> [Action item]: Work out how many lines in the entries contain the string "Where", and give nothing but that number.

> [Records provided]:
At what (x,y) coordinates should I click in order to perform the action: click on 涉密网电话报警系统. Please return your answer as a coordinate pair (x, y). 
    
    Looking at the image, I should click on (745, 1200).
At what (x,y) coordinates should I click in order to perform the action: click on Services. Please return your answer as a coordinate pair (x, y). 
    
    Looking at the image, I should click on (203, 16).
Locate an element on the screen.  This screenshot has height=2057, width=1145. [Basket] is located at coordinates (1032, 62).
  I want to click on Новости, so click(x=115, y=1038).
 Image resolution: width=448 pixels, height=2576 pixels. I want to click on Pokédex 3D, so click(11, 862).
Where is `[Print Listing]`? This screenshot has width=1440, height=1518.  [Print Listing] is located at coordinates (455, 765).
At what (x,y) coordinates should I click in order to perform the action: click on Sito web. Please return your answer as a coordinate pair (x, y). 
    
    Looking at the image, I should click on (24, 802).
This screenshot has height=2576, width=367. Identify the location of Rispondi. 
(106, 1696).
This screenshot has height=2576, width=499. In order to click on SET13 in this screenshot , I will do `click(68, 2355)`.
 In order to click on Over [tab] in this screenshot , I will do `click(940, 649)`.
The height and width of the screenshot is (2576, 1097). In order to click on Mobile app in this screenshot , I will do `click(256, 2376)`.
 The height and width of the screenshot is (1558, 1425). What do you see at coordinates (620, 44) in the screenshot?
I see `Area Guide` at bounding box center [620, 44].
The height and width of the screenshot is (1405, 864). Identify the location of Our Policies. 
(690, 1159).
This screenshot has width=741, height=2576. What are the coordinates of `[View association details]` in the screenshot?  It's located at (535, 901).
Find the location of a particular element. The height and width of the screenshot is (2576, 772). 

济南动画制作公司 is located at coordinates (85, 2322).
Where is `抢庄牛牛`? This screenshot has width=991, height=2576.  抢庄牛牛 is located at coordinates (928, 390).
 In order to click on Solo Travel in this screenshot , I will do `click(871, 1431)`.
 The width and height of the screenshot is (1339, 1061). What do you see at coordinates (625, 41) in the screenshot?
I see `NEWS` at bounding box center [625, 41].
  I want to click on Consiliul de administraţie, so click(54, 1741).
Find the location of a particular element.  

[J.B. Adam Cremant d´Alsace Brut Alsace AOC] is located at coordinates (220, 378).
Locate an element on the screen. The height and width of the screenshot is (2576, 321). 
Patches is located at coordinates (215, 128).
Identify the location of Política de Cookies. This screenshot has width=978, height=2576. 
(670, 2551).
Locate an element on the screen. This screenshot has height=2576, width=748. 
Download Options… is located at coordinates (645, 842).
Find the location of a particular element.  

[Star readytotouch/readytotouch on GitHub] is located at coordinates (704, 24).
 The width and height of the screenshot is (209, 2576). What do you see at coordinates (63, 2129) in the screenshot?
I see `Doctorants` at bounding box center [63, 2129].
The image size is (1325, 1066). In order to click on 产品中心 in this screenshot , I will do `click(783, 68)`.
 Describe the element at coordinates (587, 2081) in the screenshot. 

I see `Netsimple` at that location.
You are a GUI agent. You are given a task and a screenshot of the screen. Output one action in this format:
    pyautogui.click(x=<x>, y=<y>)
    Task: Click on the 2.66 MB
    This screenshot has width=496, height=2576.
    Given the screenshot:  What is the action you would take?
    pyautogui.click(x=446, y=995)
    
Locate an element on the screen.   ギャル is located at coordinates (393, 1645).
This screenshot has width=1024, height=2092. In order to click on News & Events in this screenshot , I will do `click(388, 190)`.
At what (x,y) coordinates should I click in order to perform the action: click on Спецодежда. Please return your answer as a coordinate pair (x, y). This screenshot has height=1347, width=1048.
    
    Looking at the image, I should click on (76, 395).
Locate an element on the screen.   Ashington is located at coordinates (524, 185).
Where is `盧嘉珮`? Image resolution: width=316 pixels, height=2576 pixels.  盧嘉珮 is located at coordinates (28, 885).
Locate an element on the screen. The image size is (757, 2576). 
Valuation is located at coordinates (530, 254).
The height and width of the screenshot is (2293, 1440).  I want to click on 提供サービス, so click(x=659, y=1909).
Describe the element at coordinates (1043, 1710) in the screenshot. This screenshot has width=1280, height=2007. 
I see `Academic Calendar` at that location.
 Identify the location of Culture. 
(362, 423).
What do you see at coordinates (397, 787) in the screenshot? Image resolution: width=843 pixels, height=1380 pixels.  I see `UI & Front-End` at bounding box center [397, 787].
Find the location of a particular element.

> [Answer below]: 3